One of the most critical and vulnerable stages of human development is adolescence. This period is true for any boy or girl and, factually, is the most susceptible to changes, broadly affecting the psychological level of the human being (Craig & Baucum, 2001). In the modern culture, both audio and visual media exercise a great amount of influence on the mind of the adolescent. Earlier, video games alone were considered a potential threat for the rapidly altering mind of an adolescent. At present, however, media encompassing both print and television play a significantly negative role in deteriorating adolescents’ minds.
Formerly, young developing minds changing rapidly were victimized by violent games on the gadgets. Now, this role is shared by films, advertisements and miscellaneous television programmes showing extreme cruelty and dangerous life-threatening activities of various types, exposing female body as a commodity, as well as making emphasis on sexual content. All these features and many others are continuously broadcasted on hoarding, television, and radio commercials, and are heavily misguiding the minds of adolescents to potentially disturbing realities.

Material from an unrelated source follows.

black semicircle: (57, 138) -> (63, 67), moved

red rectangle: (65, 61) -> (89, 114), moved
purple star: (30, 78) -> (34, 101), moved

Though, the topic under consideration cannot be called proven as it is still under debate. The literature describing the aforementioned subject does not fully establish a viable link between media and the adolescent behavior. However, one cannot deny the potentially negative impact made upon us. Little children are seen to be imitating dangerous stunts and various adult behaviors which are televised daily. Furthermore, these incidents and their life-threatening consequences are also reported by the media itself.
In regard to psychological development, one cannot ignore the contribution of Bandura and Walters (1963), psychologists who were specialist in social studies. According to them, media will be considered as the third viable source of influence on the adolescent mind, in succession to family and society. In fact, “the process of acquisition can be considerably shortened by the provision of social models” (Bandura & Walters, 1963, p. 3) compared to these observations instead of watching or learning about a certain behavior. In connection to Bandura & Walters’ (1963) social learning theory, learning through observation or modeling gives us enough evidence with the help of listening and watching other people around. In this case, memory acts as a storage device which captures all actions and ideas other people performing on a daily basis.

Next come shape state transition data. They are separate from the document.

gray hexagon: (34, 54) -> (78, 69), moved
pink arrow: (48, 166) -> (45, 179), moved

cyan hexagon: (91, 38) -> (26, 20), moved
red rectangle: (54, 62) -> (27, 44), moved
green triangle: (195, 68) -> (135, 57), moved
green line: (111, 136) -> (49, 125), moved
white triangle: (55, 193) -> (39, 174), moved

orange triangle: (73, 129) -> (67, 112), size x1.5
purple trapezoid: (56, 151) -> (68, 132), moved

Role models prevail in all kinds of cultures, and it is through these role models that adults, adolescents, and youngsters learn various behavioral patterns (Bandura & Walters, 1963). In most cultures, the bulk of adult behaviors is imitated, and this fact has no clear and justifiable explanation. In Western cultures, parents are susceptible to providing their children with gender-based toys which are miniatures of actual appliances used by adults. These children grow up with such toys and acquire adult behaviors easily (Bandura & Walters, 1963).
Evidently, physical images portrayed on television, especially in advertisements, are merely an endeavor to reign over the adolescents’ minds. The media constantly display various idealistic images for a perfect body which have extreme pressure over the lives of adolescents or their expectations about different ways of life. This fact proves that young people have a lot of pressure in their lives.
So, the idea of being perceived by someone as likable is depicted in various literary sources. However, what matters the most is how the teens and adolescents determine this concept and try to change themselves to be acceptable in the modern society, and especially by their peers (Wentzel & McNamara, 1999). No doubt, media awareness is the only means that can keep these young minds from being permeated to be someone that they are not; all because something or someone on television screens makes them think that they are acceptable the way they are.
Bandura, A. & Walters, R. H. (1963). Social learning and personality development. New York: Holt, Rinehart and Winston.
Craig, G. J. & Baucum, D. (2001). Human Development (9th ed.). Upper Saddle River, NJ: Prentice Hall.
Wentzel, K. R. & McNamara, C. C. (1999). Interpersonal relationships, emotional distress, and pro-social behavior in middle school. Journal of Early Adolescence , 19 (1), 114-125.